#### Exercise goal
Each entry that appears below should be restated exactly as it is.

#### Data for this task

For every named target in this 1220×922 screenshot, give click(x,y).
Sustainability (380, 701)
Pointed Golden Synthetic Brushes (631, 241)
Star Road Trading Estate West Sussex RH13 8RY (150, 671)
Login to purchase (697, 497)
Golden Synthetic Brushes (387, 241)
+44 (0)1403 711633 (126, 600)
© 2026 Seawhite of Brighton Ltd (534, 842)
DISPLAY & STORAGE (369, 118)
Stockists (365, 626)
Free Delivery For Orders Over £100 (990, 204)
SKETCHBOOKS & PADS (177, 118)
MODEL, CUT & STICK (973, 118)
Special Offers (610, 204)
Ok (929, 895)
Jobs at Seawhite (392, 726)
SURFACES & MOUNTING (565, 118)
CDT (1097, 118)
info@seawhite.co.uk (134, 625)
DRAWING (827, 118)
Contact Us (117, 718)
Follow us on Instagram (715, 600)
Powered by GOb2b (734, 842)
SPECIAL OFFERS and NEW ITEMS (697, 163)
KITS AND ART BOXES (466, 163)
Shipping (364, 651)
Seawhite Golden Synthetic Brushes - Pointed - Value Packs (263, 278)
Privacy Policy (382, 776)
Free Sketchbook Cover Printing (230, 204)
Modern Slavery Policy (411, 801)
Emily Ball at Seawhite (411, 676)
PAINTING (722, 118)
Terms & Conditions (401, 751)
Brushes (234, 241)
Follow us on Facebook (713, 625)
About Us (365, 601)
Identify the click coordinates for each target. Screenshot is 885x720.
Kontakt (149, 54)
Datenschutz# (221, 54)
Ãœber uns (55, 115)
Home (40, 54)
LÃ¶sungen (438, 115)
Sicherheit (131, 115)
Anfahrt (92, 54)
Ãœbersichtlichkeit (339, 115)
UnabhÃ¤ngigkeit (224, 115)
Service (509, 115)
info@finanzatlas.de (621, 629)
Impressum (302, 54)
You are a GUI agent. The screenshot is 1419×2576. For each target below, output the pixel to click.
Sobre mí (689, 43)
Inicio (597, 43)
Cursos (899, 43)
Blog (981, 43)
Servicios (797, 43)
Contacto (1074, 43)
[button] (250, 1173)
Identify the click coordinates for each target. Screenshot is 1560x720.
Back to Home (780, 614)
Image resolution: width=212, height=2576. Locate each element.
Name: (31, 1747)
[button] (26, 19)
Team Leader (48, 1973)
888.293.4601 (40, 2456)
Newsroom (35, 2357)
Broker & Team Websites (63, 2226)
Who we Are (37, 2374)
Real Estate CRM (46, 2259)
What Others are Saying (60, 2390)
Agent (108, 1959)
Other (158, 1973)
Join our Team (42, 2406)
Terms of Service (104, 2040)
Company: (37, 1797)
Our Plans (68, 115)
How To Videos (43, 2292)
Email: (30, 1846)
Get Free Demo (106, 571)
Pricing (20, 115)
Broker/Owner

#### Answer to the exercise
For every named target in this 1220×922 screenshot, give click(x,y).
Sustainability (380, 701)
Pointed Golden Synthetic Brushes (631, 241)
Star Road Trading Estate West Sussex RH13 8RY (150, 671)
Login to purchase (697, 497)
Golden Synthetic Brushes (387, 241)
+44 (0)1403 711633 (126, 600)
© 2026 Seawhite of Brighton Ltd (534, 842)
DISPLAY & STORAGE (369, 118)
Stockists (365, 626)
Free Delivery For Orders Over £100 (990, 204)
SKETCHBOOKS & PADS (177, 118)
MODEL, CUT & STICK (973, 118)
Special Offers (610, 204)
Ok (929, 895)
Jobs at Seawhite (392, 726)
SURFACES & MOUNTING (565, 118)
CDT (1097, 118)
info@seawhite.co.uk (134, 625)
DRAWING (827, 118)
Contact Us (117, 718)
Follow us on Instagram (715, 600)
Powered by GOb2b (734, 842)
SPECIAL OFFERS and NEW ITEMS (697, 163)
KITS AND ART BOXES (466, 163)
Shipping (364, 651)
Seawhite Golden Synthetic Brushes - Pointed - Value Packs (263, 278)
Privacy Policy (382, 776)
Free Sketchbook Cover Printing (230, 204)
Modern Slavery Policy (411, 801)
Emily Ball at Seawhite (411, 676)
PAINTING (722, 118)
Terms & Conditions (401, 751)
Brushes (234, 241)
Follow us on Facebook (713, 625)
About Us (365, 601)
Identify the click coordinates for each target. Screenshot is 885x720.
Kontakt (149, 54)
Datenschutz# (221, 54)
Ãœber uns (55, 115)
Home (40, 54)
LÃ¶sungen (438, 115)
Sicherheit (131, 115)
Anfahrt (92, 54)
Ãœbersichtlichkeit (339, 115)
UnabhÃ¤ngigkeit (224, 115)
Service (509, 115)
info@finanzatlas.de (621, 629)
Impressum (302, 54)
You are a GUI agent. The screenshot is 1419×2576. For each target below, output the pixel to click.
Sobre mí (689, 43)
Inicio (597, 43)
Cursos (899, 43)
Blog (981, 43)
Servicios (797, 43)
Contacto (1074, 43)
[button] (250, 1173)
Identify the click coordinates for each target. Screenshot is 1560x720.
Back to Home (780, 614)
Image resolution: width=212, height=2576. Locate each element.
Name: (31, 1747)
[button] (26, 19)
Team Leader (48, 1973)
888.293.4601 (40, 2456)
Newsroom (35, 2357)
Broker & Team Websites (63, 2226)
Who we Are (37, 2374)
Real Estate CRM (46, 2259)
What Others are Saying (60, 2390)
Agent (108, 1959)
Other (158, 1973)
Join our Team (42, 2406)
Terms of Service (104, 2040)
Company: (37, 1797)
Our Plans (68, 115)
How To Videos (43, 2292)
Email: (30, 1846)
Get Free Demo (106, 571)
Pricing (20, 115)
Broker/Owner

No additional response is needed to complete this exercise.